It’s the Weekend and I Want to Be Overwhelmed Into Captivity by Jason Sprinkle
In this basement, I am layers below color. Everyone at the concert wears clothes that are faded like a Xerox of a Xerox of a Xerox. Black shirts with cracked white letters. Torn black jeans and holey black canvas sneakers. Its concrete walls are chipped and unadorned. It smells like burps and armpits and cheap beer, the stench of my parent’s house, an odor I want to forget.
Tonight is a repeat of the previous weekend which was a repeat of the previous weekend. Four men stand behind their instruments in a corner. The drummer demands a tempo that offers no breathing room. Power chords hide behind distortion, and bass notes shake the support beams. The singer tears his throat on summoned traumas.
My sneakers pop off the sticky floor, making the sound of a tight lipped kiss, the one a man gives his wife before chasing a tornado. I enter a whirlwind of flying elbows and swinging shoulders and high-kneed stomps.

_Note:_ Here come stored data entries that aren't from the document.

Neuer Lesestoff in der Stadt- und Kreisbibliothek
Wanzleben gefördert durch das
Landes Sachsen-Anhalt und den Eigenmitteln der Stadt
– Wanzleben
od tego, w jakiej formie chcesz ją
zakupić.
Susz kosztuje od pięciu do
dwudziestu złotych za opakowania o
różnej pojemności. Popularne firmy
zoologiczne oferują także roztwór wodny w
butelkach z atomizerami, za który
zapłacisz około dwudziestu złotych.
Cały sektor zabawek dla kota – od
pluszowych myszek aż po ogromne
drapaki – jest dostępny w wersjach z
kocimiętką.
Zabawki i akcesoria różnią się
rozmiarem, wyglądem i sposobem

Down here, violent dancing suppresses violent thoughts: my dad is a drunk; my younger brother is a clone of my dad; my mom is an enabler; I’m not failing college; college fails me.

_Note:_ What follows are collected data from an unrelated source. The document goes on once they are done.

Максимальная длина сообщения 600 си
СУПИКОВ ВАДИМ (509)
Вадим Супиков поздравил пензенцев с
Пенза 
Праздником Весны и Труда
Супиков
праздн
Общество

The music pivots from a toxic blur to a mid-tempo groove. We crowd the singer, and I shout into the microphone what I mouth during my morning shift at the grocery store and write in notebooks during philosophy lectures. They are the lyrics that my brother and I screamed when I picked him up from rehab months ago.
Someone pushes me out of the pit. I land in the chest of a coworker. He crumples under my weight. I pick him up, and he tells me that he was at my brother’s place an hour ago.
“What were you doing there?” I ask him.
“We were just hanging out. I hadn’t seen him in months.” Even in the dark, his pupils are as small as a turntable stylus.
“What were you doing there?”
“C’mon, man. Don’t do this here.”
A fight breaks out on the other side of the basement. The lights flip on, and I turn away from my coworker and head upstairs and leave the house and run to my car.